━━━ Supplied data

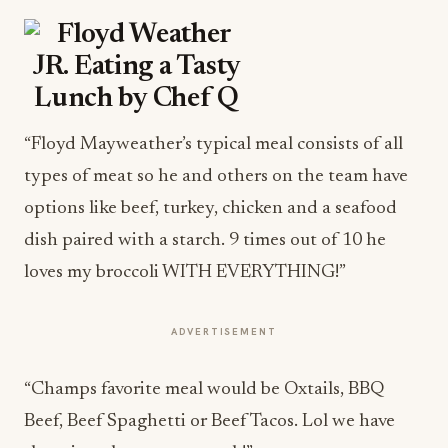
“Floyd Mayweather’s typical meal consists of all
types of meat so he and others on the team have
options like beef, turkey, chicken and a seafood
dish paired with a starch. 9 times out of 10 he
loves my broccoli WITH EVERYTHING!”
ADVERTISEMENT
“Champs favorite meal would be Oxtails, BBQ
Beef, Beef Spaghetti or Beef Tacos. Lol we have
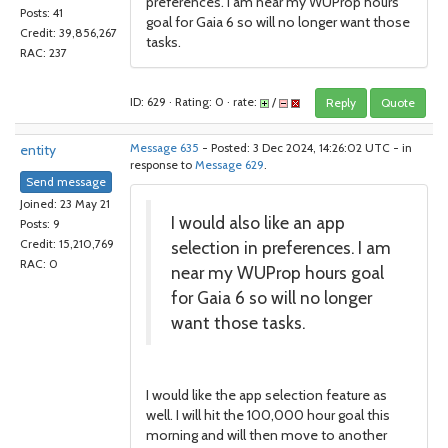
preferences. I am near my WUProp hours
Posts: 41
goal for Gaia 6 so will no longer want those
Credit: 39,856,267
tasks.
RAC: 237
ID: 629 · Rating: 0 · rate:
/
Reply
Quote
entity
Message 635
- Posted: 3 Dec 2024, 14:26:02 UTC - in
response to
Message 629
.
Send message
Joined: 23 May 21
I would also like an app
Posts: 9
selection in preferences. I am
Credit: 15,210,769
RAC: 0
near my WUProp hours goal
for Gaia 6 so will no longer
want those tasks.
I would like the app selection feature as
well. I will hit the 100,000 hour goal this
morning and will then move to another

━━━━━━

**Prompt:**
The response must contain exactly the lines from the one with "near my WUProp hours goal" through the last line of the material above, both ends included, and no others.

**Result below:**
near my WUProp hours goal
for Gaia 6 so will no longer
want those tasks.
I would like the app selection feature as
well. I will hit the 100,000 hour goal this
morning and will then move to another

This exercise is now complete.